Friday, November 12, 2010

Is it about leaves or brewing condition?

On the last post, I introduced an Asahina gyokuro brewing which I learned at the World O-CHA (Tea) Festival. When I tried the gyokuro at the festival, the brewed tea was clear and bright. But when I tried the brewing method at home with my daily gyokuro, the tea got darker, greener and murkier. I wonder if it is about leaves or brewing condition. Is Asahina gyokuro different from other gyokuro? So today I did a little experiment to brew the Asahina gyokuro and my gyokuro in a same condition.

*** Condition ***
Tea leaves: 4g
Water: 20ml room temperature
Brewing time: 1.5minuts

The leaves on the left are the Asahina gyokuro, and the leaves on the right are my gyokuro.

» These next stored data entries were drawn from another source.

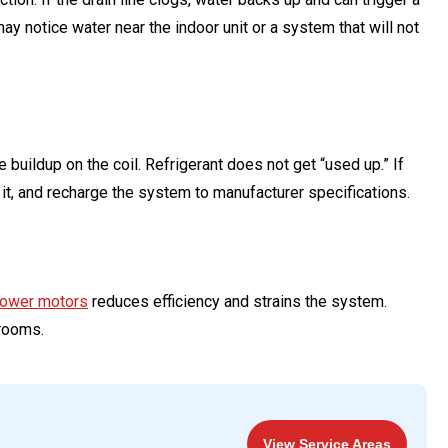
notice water near the indoor unit or a system that will not
buildup on the coil. Refrigerant does not get “used up.” If
r it, and recharge the system to manufacturer specifications.
blower motors
reduces efficiency and strains the system.
rooms.
View Service Areas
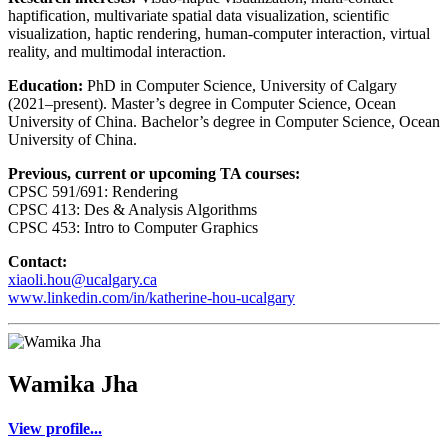
haptification, multivariate spatial data visualization, scientific
visualization, haptic rendering, human-computer interaction, virtual
reality, and multimodal interaction.
Education:
PhD in Computer Science, University of Calgary
(2021–present). Master’s degree in Computer Science, Ocean
University of China. Bachelor’s degree in Computer Science, Ocean
University of China.
Previous, current or upcoming TA courses:
CPSC 591/691: Rendering
CPSC 413: Des & Analysis Algorithms
CPSC 453: Intro to Computer Graphics
Contact:
xiaoli.hou@ucalgary.ca
www.linkedin.com/in/katherine-hou-ucalgary
Wamika Jha
View profile...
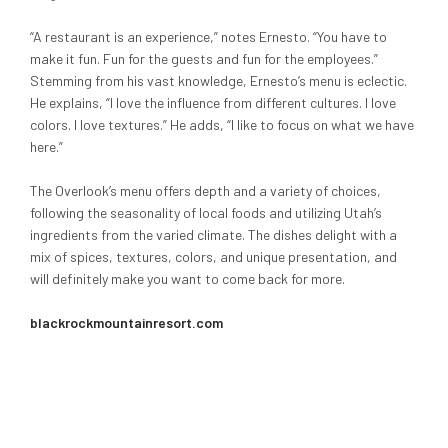
“A restaurant is an experience,” notes Ernesto. “You have to
make it fun. Fun for the guests and fun for the employees.”
Stemming from his vast knowledge, Ernesto’s menu is eclectic.
He explains, “I love the influence from different cultures. I love
colors. I love textures.” He adds, “I like to focus on what we have
here.”
The Overlook’s menu offers depth and a variety of choices,
following the seasonality of local foods and utilizing Utah’s
ingredients from the varied climate. The dishes delight with a
mix of spices, textures, colors, and unique presentation, and
will definitely make you want to come back for more.
blackrockmountainresort.com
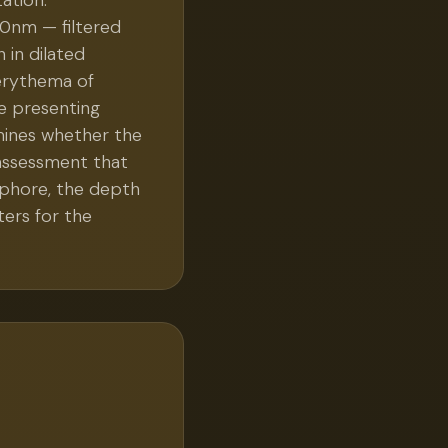
ation.
0nm — filtered
 in dilated
e erythema of
he presenting
rmines whether the
 assessment that
ophore, the depth
ters for the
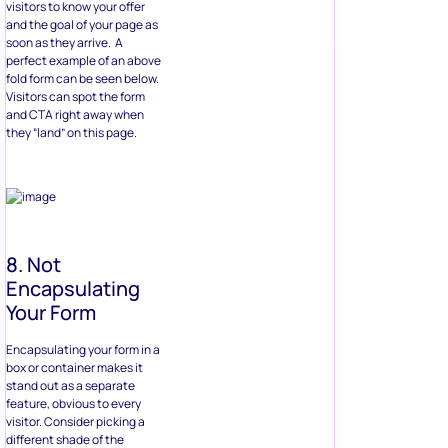
visitors to know your offer
and the goal of your page as
soon as they arrive. A
perfect example of an above
fold form can be seen below.
Visitors can spot the form
and CTA right away when
they “land” on this page.
8. Not
Encapsulating
Your Form
Encapsulating your form in a
box or container makes it
stand out as a separate
feature, obvious to every
visitor. Consider picking a
different shade of the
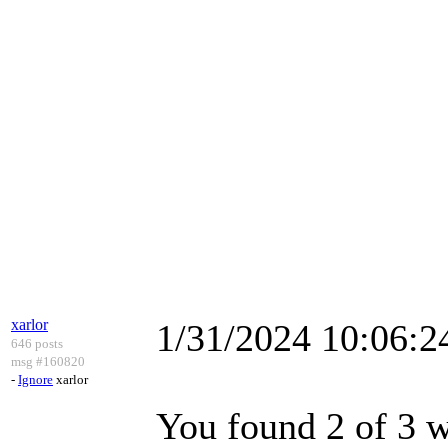
xarlor
1/31/2024 10:06:
646 posts
msg #160820
-
Ignore
xarlor
You found 2 of 3 we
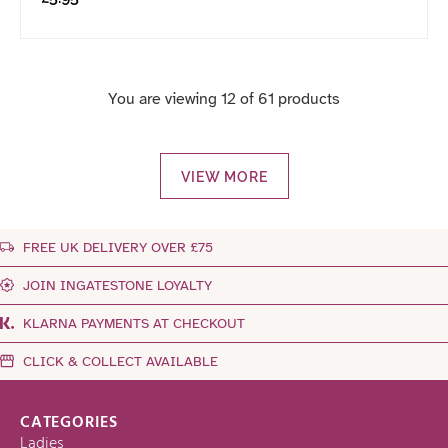
You are viewing 12 of 61 products
VIEW MORE
FREE UK DELIVERY OVER £75
JOIN INGATESTONE LOYALTY
KLARNA PAYMENTS AT CHECKOUT
CLICK & COLLECT AVAILABLE
CATEGORIES
Ladies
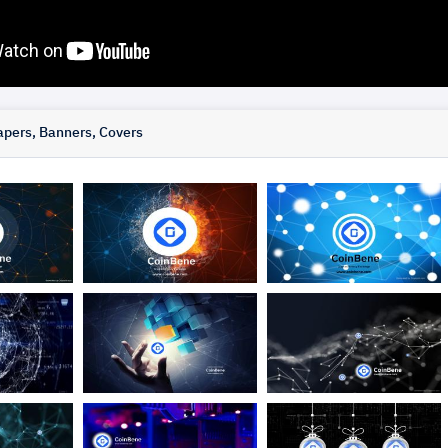
pers, Banners, Covers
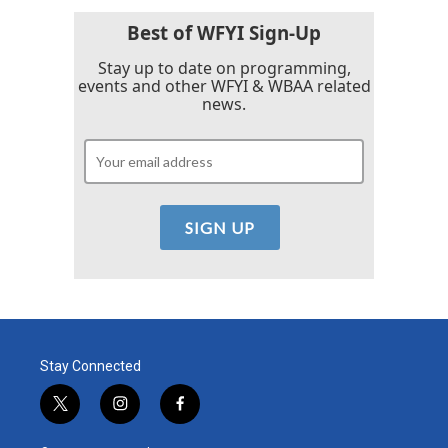
Best of WFYI Sign-Up
Stay up to date on programming,
events and other WFYI & WBAA related
news.
Stay Connected
t
i
f
w
n
a
i
s
c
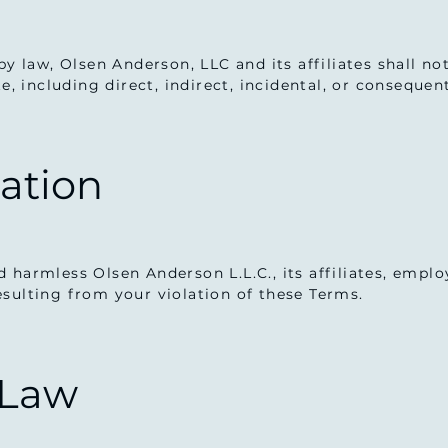
by law, Olsen Anderson, LLC and its affiliates shall n
te, including direct, indirect, incidental, or conseque
cation
 harmless Olsen Anderson L.L.C., its affiliates, empl
sulting from your violation of these Terms.
 Law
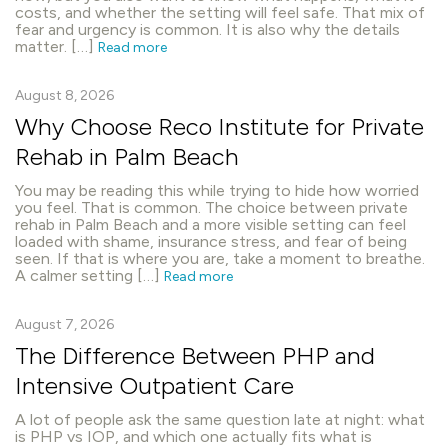
costs, and whether the setting will feel safe. That mix of
fear and urgency is common. It is also why the details
matter. […]
Read more
August 8, 2026
Why Choose Reco Institute for Private
Rehab in Palm Beach
You may be reading this while trying to hide how worried
you feel. That is common. The choice between private
rehab in Palm Beach and a more visible setting can feel
loaded with shame, insurance stress, and fear of being
seen. If that is where you are, take a moment to breathe.
A calmer setting […]
Read more
August 7, 2026
The Difference Between PHP and
Intensive Outpatient Care
A lot of people ask the same question late at night: what
is PHP vs IOP, and which one actually fits what is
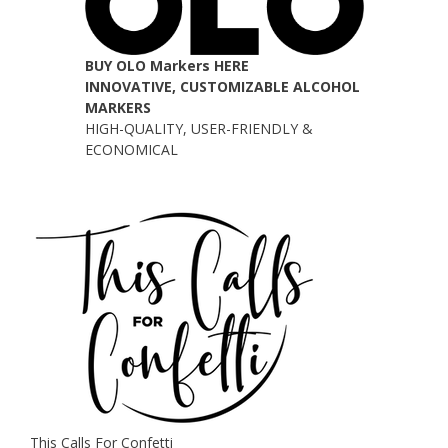
BUY OLO Markers HERE
INNOVATIVE, CUSTOMIZABLE ALCOHOL
MARKERS
HIGH-QUALITY, USER-FRIENDLY &
ECONOMICAL
This Calls For Confetti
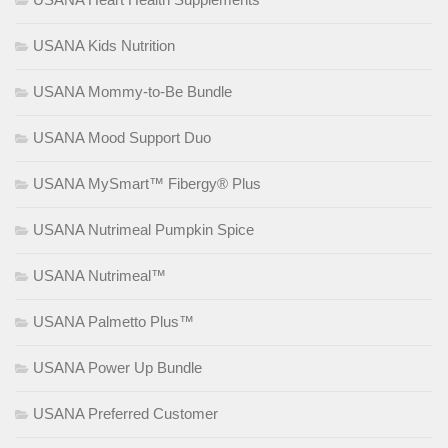
USANA Kids Nutrition
USANA Mommy-to-Be Bundle
USANA Mood Support Duo
USANA MySmart™ Fibergy® Plus
USANA Nutrimeal Pumpkin Spice
USANA Nutrimeal™
USANA Palmetto Plus™
USANA Power Up Bundle
USANA Preferred Customer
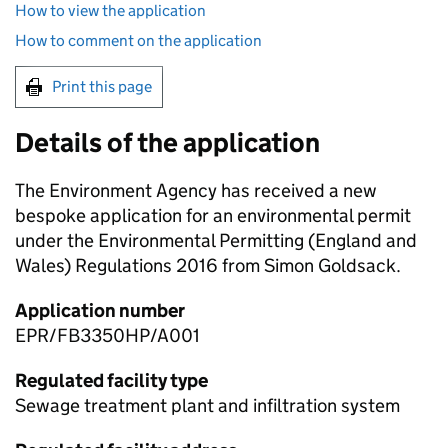
How to view the application
How to comment on the application
Print this page
Details of the application
The Environment Agency has received a new
bespoke application for an environmental permit
under the Environmental Permitting (England and
Wales) Regulations 2016 from Simon Goldsack.
Application number
EPR/FB3350HP/A001
Regulated facility type
Sewage treatment plant and infiltration system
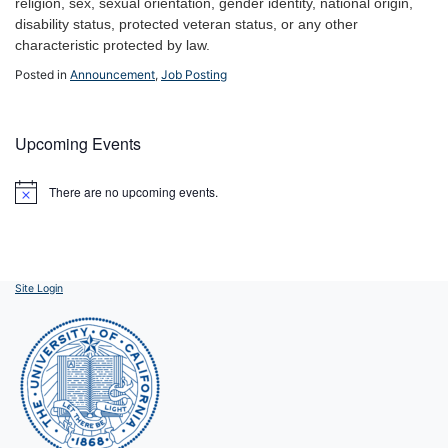
religion, sex, sexual orientation, gender identity, national origin,
disability status, protected veteran status, or any other
characteristic protected by law.
Posted in
Announcement
,
Job Posting
Upcoming Events
There are no upcoming events.
Notice
Site Login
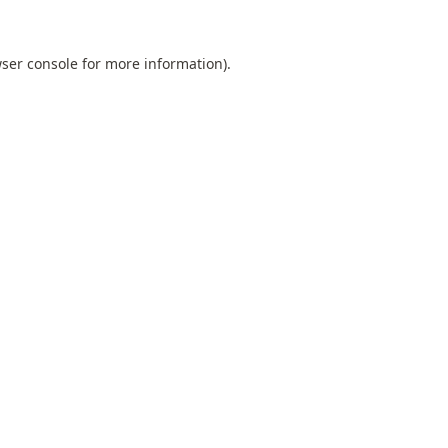
ser console
for more information).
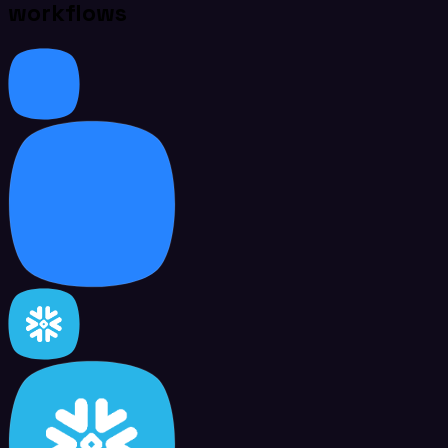
workflows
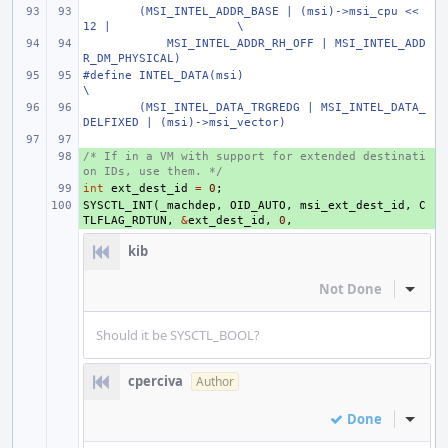
(MSI_INTEL_ADDR_BASE | (msi)->msi_cpu << 
12 |
\
    MSI_INTEL_ADDR_RH_OFF | MSI_INTEL_ADD
R_DM_PHYSICAL)
#define
INTEL_DATA(msi)
\
(MSI_INTEL_DATA_TRGREDG | MSI_INTEL_DATA_
DELFIXED | (msi)->msi_vector)
/* If in a VM with support for extended destinati
+ 
on IDs, use them. */
int
+ 
ext_dest_id
=
0
;
SYSCTL_INT
+ 
(
_machdep
,
OID_AUTO
,
msi_ext_dest_id
,
C
TLFLAG_RDTUN
,
&
ext_dest_id
,
0
,
kib
Not Done
Inline
Should it be SYSCTL_BOOL?
cperciva
Author
Done
Inline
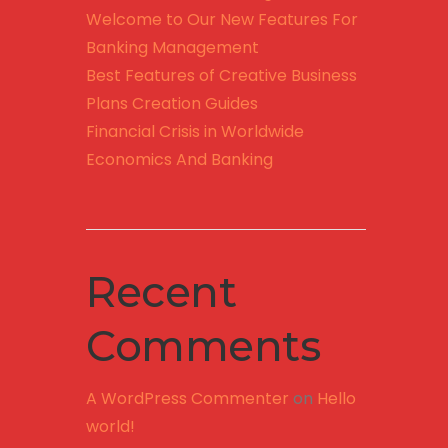
Welcome to Our New Features For
Banking Management
Best Features of Creative Business
Plans Creation Guides
Financial Crisis in Worldwide
Economics And Banking
Recent
Comments
A WordPress Commenter
on
Hello
world!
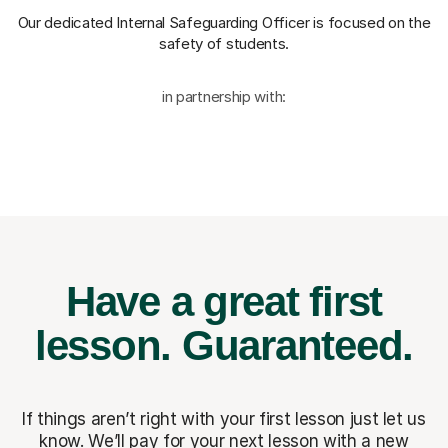
Our dedicated Internal Safeguarding Officer
is focused on the
safety of students.
in partnership with:
Have a great first
lesson.
Guaranteed.
If things aren’t right with your first lesson just let us
know. We’ll pay for
your next lesson with a new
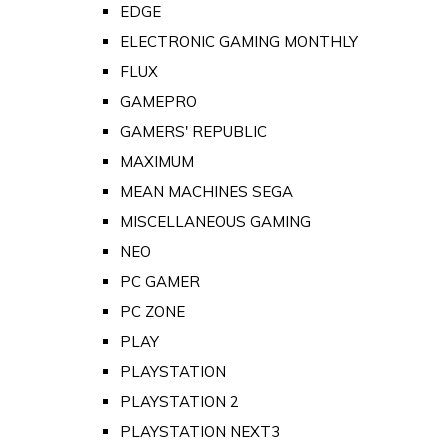
EDGE
ELECTRONIC GAMING MONTHLY
FLUX
GAMEPRO
GAMERS' REPUBLIC
MAXIMUM
MEAN MACHINES SEGA
MISCELLANEOUS GAMING
NEO
PC GAMER
PC ZONE
PLAY
PLAYSTATION
PLAYSTATION 2
PLAYSTATION NEXT3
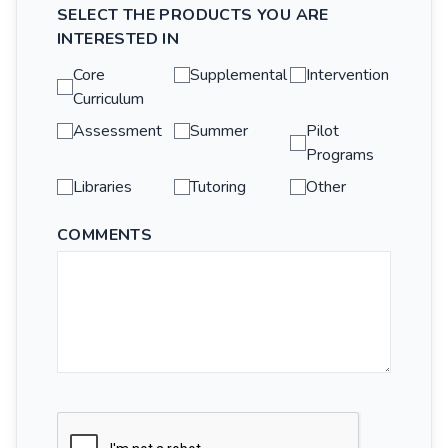
SELECT THE PRODUCTS YOU ARE
INTERESTED IN
Core
Supplemental
Intervention
Curriculum
Assessment
Summer
Pilot
Programs
Libraries
Tutoring
Other
COMMENTS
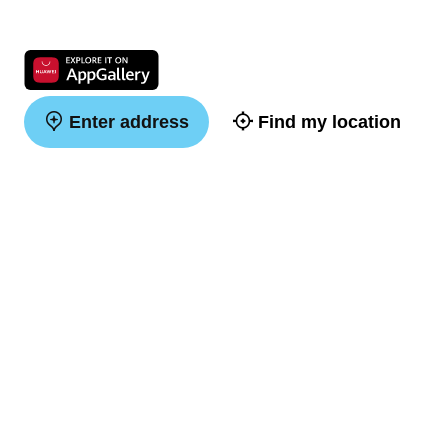
Enter address
Find my location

These are the brewed teas. (Asahina-left, My gyokuro-right)
The result was that both got murky green. So, I guess this is not about tea leaves. It’s about water and a teapot used. I think especially the strainer on the teapots has effect on brewed tea color. The teapot used at the festival had a metal fine-mesh strainer. The teapot at home has a ceramic strainer, which is a fine-mesh type but still not as fine as the metal one. I think the difference of strainer made the tea murky. I loved either tea at festival and home. They are both good.